Structure from Motion(SfM) is a powerful technique that leverages a collection of multiview images of a scene or object to reconstruct its 3-dimensional structure. It finds various applications in fields such as Geosciences, virtual reality, and autonomous vehicles. However, traditional SfM methods demand a dense set of images with multiple viewpoints to generate an accurate 3D reconstruction of the scene. In practice, obtaining such dense sets of images can be challenging or even impractical. Recent research has focused on developing sparse-view 3D reconstruction methods to overcome this challenge of generating accurate 3D reconstructions from a limited set of views. Building upon the success of the SRT in scene representation, we propose a novel method for sparse view 3D reconstruction inspired by the SRT. Our method aims to achieve accurate 3D reconstruction from a sparse set of images, which can significantly reduce the acquisition costs and time in real-world scenarios.

Structure from Motion

Structure from Motion (SfM) is a technique that utilizes a set of images from multiple views of a scene or an object to reconstruct its 3-dimensional structure.

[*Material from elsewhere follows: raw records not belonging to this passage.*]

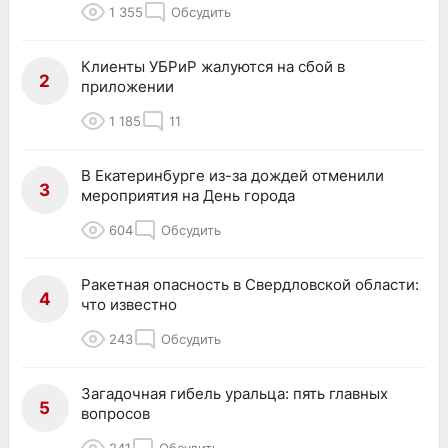
1 355
Обсудить
Клиенты УБРиР жалуются на сбой в
2
приложении
1 185
11
В Екатеринбурге из-за дождей отменили
3
мероприятия на День города
604
Обсудить
Ракетная опасность в Свердловской области:
4
что известно
243
Обсудить
Загадочная гибель уральца: пять главных
5
вопросов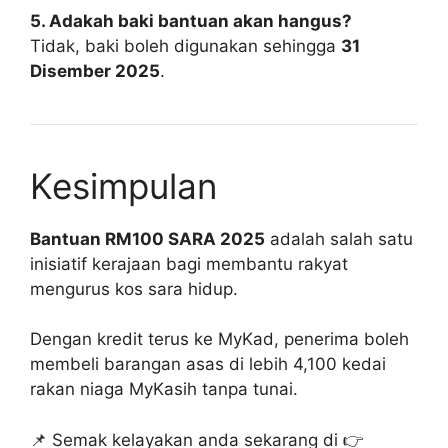
5. Adakah baki bantuan akan hangus?
Tidak, baki boleh digunakan sehingga
31
Disember 2025
.
Kesimpulan
Bantuan RM100 SARA 2025
adalah salah satu
inisiatif kerajaan bagi membantu rakyat
mengurus kos sara hidup.
Dengan kredit terus ke MyKad, penerima boleh
membeli barangan asas di lebih 4,100 kedai
rakan niaga MyKasih tanpa tunai.
📌 Semak kelayakan anda sekarang di 👉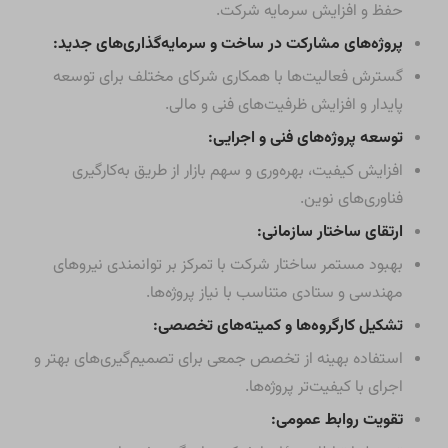
شرکت تدبیر سازه تأمین با تکیه بر فرآیندهای شفاف،
رویکرد حرفه‌ای و بهره‌گیری از استانداردهای نوین مدیریتی و
فنی، در راستای تبدیل شدن به یکی از سه شرکت برتر فعال
در حوزه احداث ساختمان‌های فاخر در سطح مجموعه شستا
و سازمان تأمین اجتماعی، اهداف راهبردی زیر را دنبال
می‌نماید:
ارزش‌گذاری و مدیریت املاک گروه شستا:
ارزش‌گذاری دقیق و بهره‌برداری از سهم اکثریتی املاک به منظور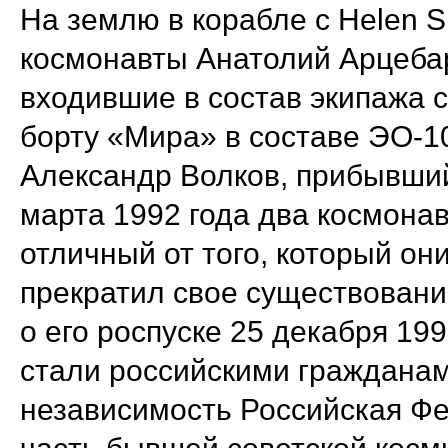
На землю в корабле с Helen 
космонавты Анатолий Арцебар
входившие в состав экипажа 
борту «Мира» в составе ЭО-1
Александр Волков, прибывший
марта 1992 года два космона
отличный от того, который он
прекратил свое существовани
о его роспуске 25 декабря 199
стали российскими гражданам
независимость Российская Ф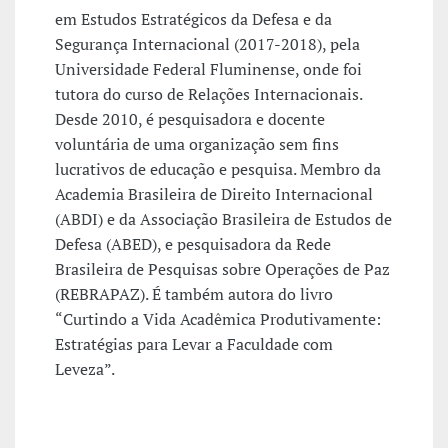
em Estudos Estratégicos da Defesa e da
Segurança Internacional (2017-2018), pela
Universidade Federal Fluminense, onde foi
tutora do curso de Relações Internacionais.
Desde 2010, é pesquisadora e docente
voluntária de uma organização sem fins
lucrativos de educação e pesquisa. Membro da
Academia Brasileira de Direito Internacional
(ABDI) e da Associação Brasileira de Estudos de
Defesa (ABED), e pesquisadora da Rede
Brasileira de Pesquisas sobre Operações de Paz
(REBRAPAZ). É também autora do livro
“Curtindo a Vida Acadêmica Produtivamente:
Estratégias para Levar a Faculdade com
Leveza”.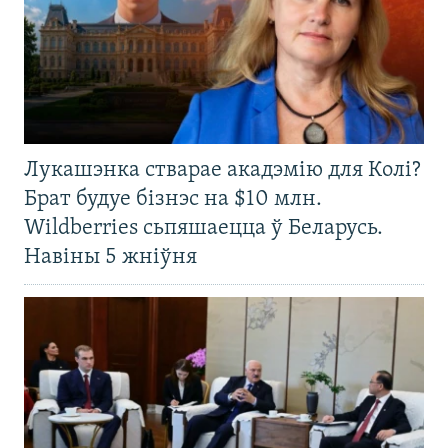
Лукашэнка стварае акадэмію для Колі?
Брат будуе бізнэс на $10 млн.
Wildberries сьпяшаецца ў Беларусь.
Навіны 5 жніўня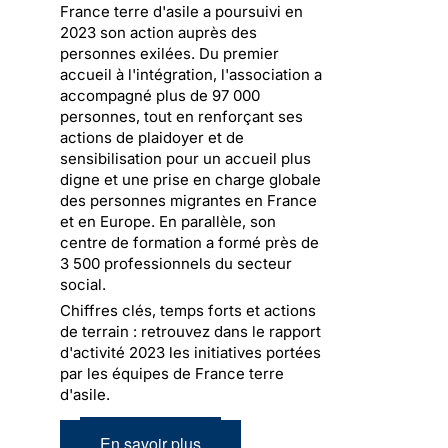
France terre d'asile a poursuivi en
2023 son action auprès des
personnes exilées. Du premier
accueil à l'intégration, l'association a
accompagné plus de 97 000
personnes, tout en renforçant ses
actions de plaidoyer et de
sensibilisation pour un accueil plus
digne et une prise en charge globale
des personnes migrantes en France
et en Europe. En parallèle, son
centre de formation a formé près de
3 500 professionnels du secteur
social.
Chiffres clés, temps forts et actions
de terrain : retrouvez dans le rapport
d'activité 2023 les initiatives portées
par les équipes de France terre
d'asile.
En savoir plus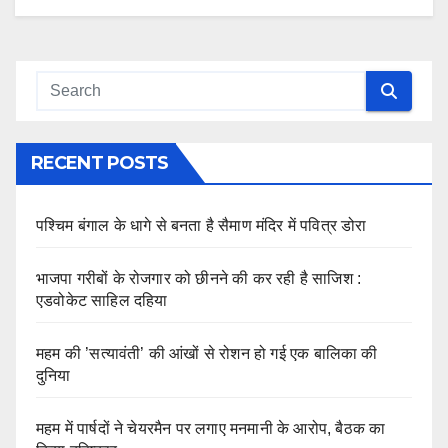
RECENT POSTS
पश्चिम बंगाल के धागे से बनता है सैमाण मंदिर में पवित्र डोरा
भाजपा गरीबों के रोजगार को छीनने की कर रही है साजिश :
एडवोकेट साहिल दहिया
महम की ’सत्यावंती’ की आंखों से रोशन हो गई एक बालिका की
दुनिया
महम में पार्षदों ने चेयरमैन पर लगाए मनमानी के आरोप, बैठक का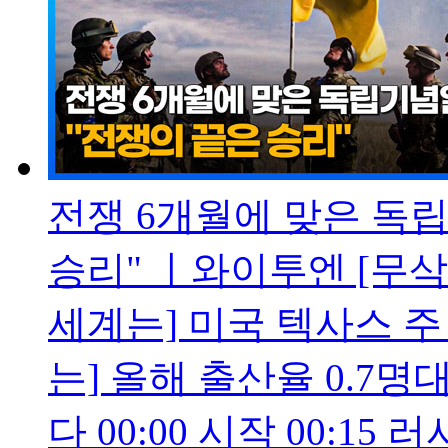
전쟁 6개월에 맞은 독립
승리" ㅣ와이투엔 [무삭제
세계는] 미국 텍사스 주
는] 올해 출산율 0.7명
다 00:00 시작 00:15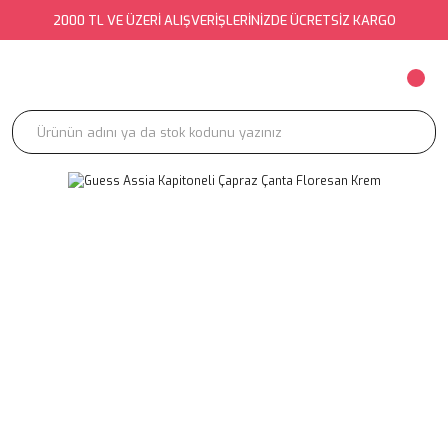
2000 TL VE ÜZERİ ALIŞVERİŞLERİNİZDE ÜCRETSİZ KARGO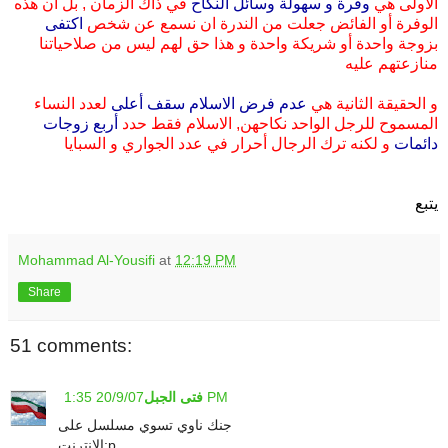
الأولى هي
وفرة و سهولة وسائل النكاح
في ذاك الزمان , بل أن هذه
الوفرة أو الفائض جعلت من الندرة ان نسمع عن شخص
اكتفى
بزوجة واحدة أو شريكة واحدة و هذا حق لهم ليس من صلاحياتنا
منازعتهم عليه
و الحقيقة الثانية هي
عدم فرض الاسلام سقف أعلى
لعدد النساء
المسموح للرجل الواحد نكاحهن, الاسلام فقط حدد
أربع زوجات
دائمات
و لكنه ترك الرجال أحرار في عدد الجواري و السبايا
يتبع
Mohammad Al-Yousifi
at
12:19 PM
Share
51 comments:
20/9/07 1:35 PM
فتى الجبل
جنك ناوي تسوي مسلسل على
الانترنت:p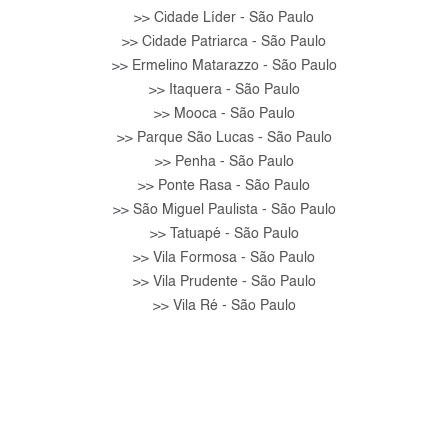
Cidade Líder - São Paulo
>>
Cidade Patriarca - São Paulo
>>
Ermelino Matarazzo - São Paulo
>>
Itaquera - São Paulo
>>
Mooca - São Paulo
>>
Parque São Lucas - São Paulo
>>
Penha - São Paulo
>>
Ponte Rasa - São Paulo
>>
São Miguel Paulista - São Paulo
>>
Tatuapé - São Paulo
>>
Vila Formosa - São Paulo
>>
Vila Prudente - São Paulo
>>
Vila Ré - São Paulo
>>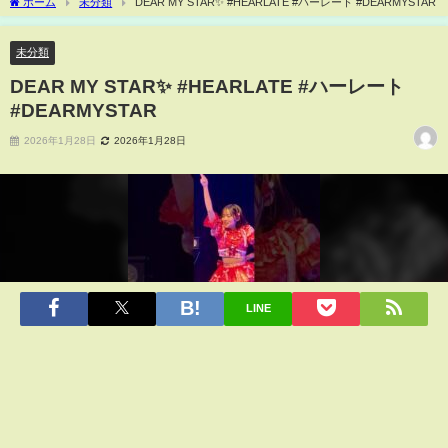
ホーム
未分類
DEAR MY STAR✨ #HEARLATE #ハーレート #DEARMYSTAR
未分類
DEAR MY STAR✨ #HEARLATE #ハーレート
#DEARMYSTAR
2026年1月28日
2026年1月28日
LINE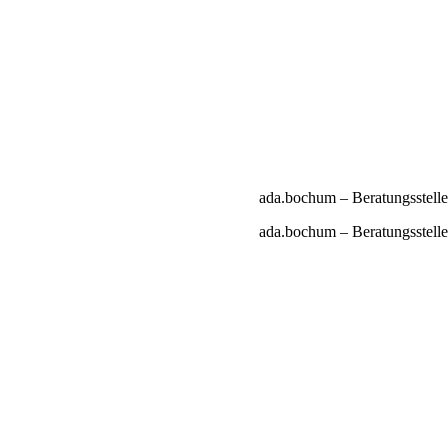
ada.bochum – Beratungsstell
ada.bochum – Beratungsstell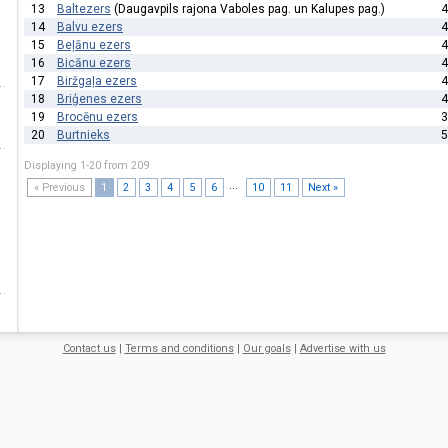
13
Baltezers
(Daugavpils rajona Vaboles pag. un Kalupes pag.)
4
14
Balvu ezers
4
15
Beļānu ezers
4
16
Bicānu ezers
4
17
Biržgaļa ezers
4
18
Briģenes ezers
4
19
Brocēnu ezers
3
20
Burtnieks
5
Displaying 1-20 from 209
...
« Previous
1
2
3
4
5
6
10
11
Next »
Contact us
|
Terms and conditions
|
Our goals
|
Advertise with us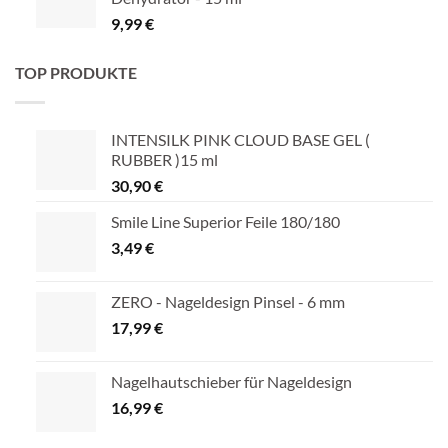
9,99
€
TOP PRODUKTE
INTENSILK PINK CLOUD BASE GEL (
RUBBER )15 ml
30,90
€
Smile Line Superior Feile 180/180
3,49
€
ZERO - Nageldesign Pinsel - 6 mm
17,99
€
Nagelhautschieber für Nageldesign
16,99
€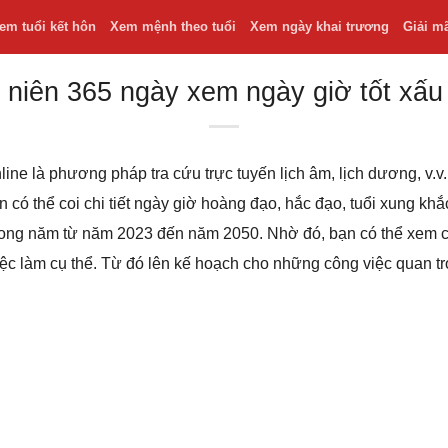
em tuổi kết hôn
Xem mệnh theo tuổi
Xem ngày khai trương
Giải m
 niên 365 ngày xem ngày giờ tốt xấu
line là phương pháp tra cứu trực tuyến lịch âm, lịch dương, v
bạn có thể coi chi tiết ngày giờ hoàng đạo, hắc đạo, tuổi xung k
 trong năm từ năm 2023 đến năm 2050. Nhờ đó, bạn có thể xem
iệc làm cụ thể. Từ đó lên kế hoạch cho những công việc quan t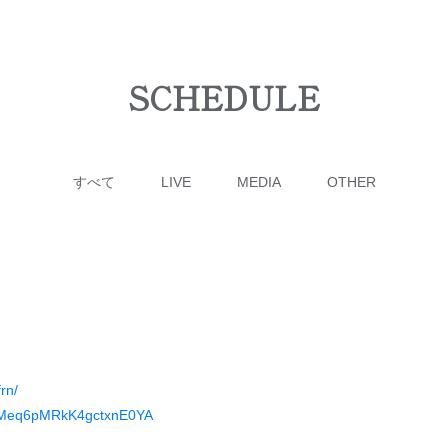
SCHEDULE
すべて
LIVE
MEDIA
OTHER
rn/
TCJMeq6pMRkK4gctxnE0YA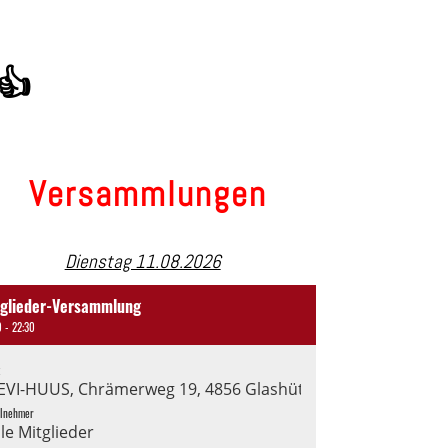
 👍
Versammlungen
Dienstag 11.08.2026
tglieder-Versammlung
0 - 22:30
t
Abu-Rzhaili Kateryna, Berisha Sarah, Cosi Emanuele, Haas D
EVI-HUUS, Chrämerweg 19, 4856 Glashütten
ilnehmer
lle Mitglieder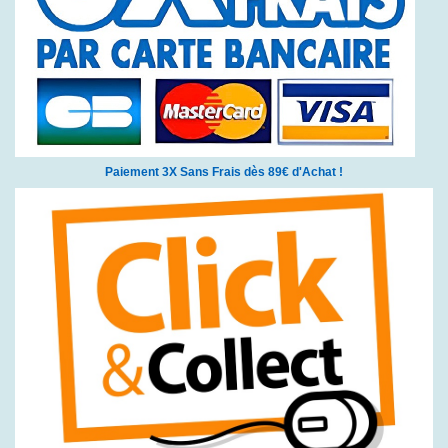
Paiement 3X Sans Frais dès 89€ d'Achat !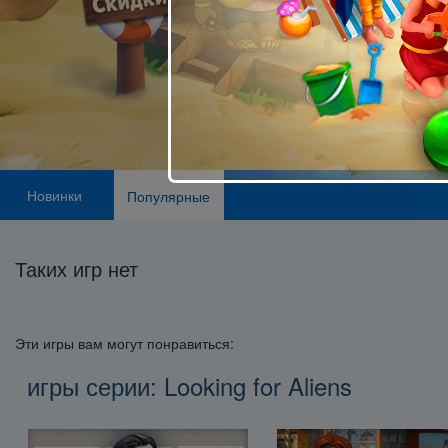
Новинки
Популярные
Таких игр нет
Эти игры вам могут понравиться:
игры серии: Looking for Aliens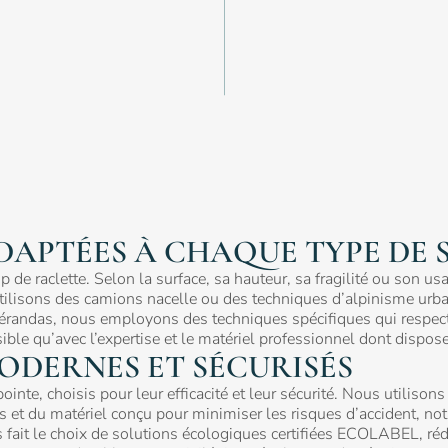
DAPTÉES À CHAQUE TYPE DE 
p de raclette. Selon la surface, sa hauteur, sa fragilité ou son u
s utilisons des camions nacelle ou des techniques d’alpinisme urb
es vérandas, nous employons des techniques spécifiques qui respec
sible qu’avec l’expertise et le matériel professionnel dont dispos
MODERNES ET SÉCURISÉS
inte, choisis pour leur efficacité et leur sécurité. Nous utiliso
ées et du matériel conçu pour minimiser les risques d’accident, n
s fait le choix de solutions écologiques certifiées ECOLABEL, ré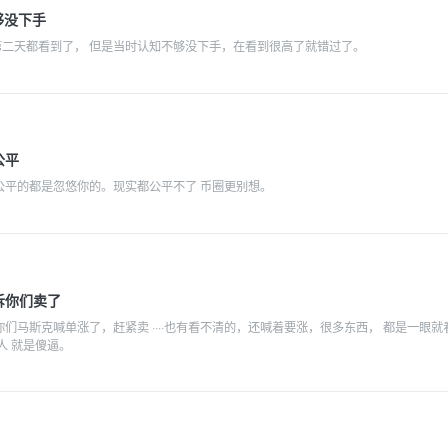
不够没下手
线第二天都看到了， 但是当时认知不够没下手，在看到很高了就错过了。
公平
公平的都是忽悠你的。现实都公平不了 币圈更别想。
诉你们卖了
们马斯克喊单涨了，赶紧卖 ····也有看不清的，还喊着要涨，很多东西， 都是一眼就
人 就是傻逼。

A general SfM pipeline includes 5 steps:

  • Feature Extraction: Extracting interest points from each image
  • Feature Matching: Generating correspondences between pairs of images
  • Pose Estimation: Determining the position and orientation of the camera relative to a reference
  • Triangulation: Determining points in 3D space given their projections onto two or more images
  • Bundle Adjustment: Jointly refining the 3D reconstructed points and the camera parameters by minimizing a reprojection error
General SfM pipeline

Problem Setup

Upon implementing the general Structure from Motion (SfM) pipeline with the HLOC library, we observed that for the traditional SfM pipeline to effectively reconstruct the 3D models, two critical requirements must be met:

  1. A significant number of images must be available.
  2. The images must exhibit good overlap with each other.

This brings us to a problem setup:

Given a set of few images,  can we estimate good cameras poses and generate accurate 3D points?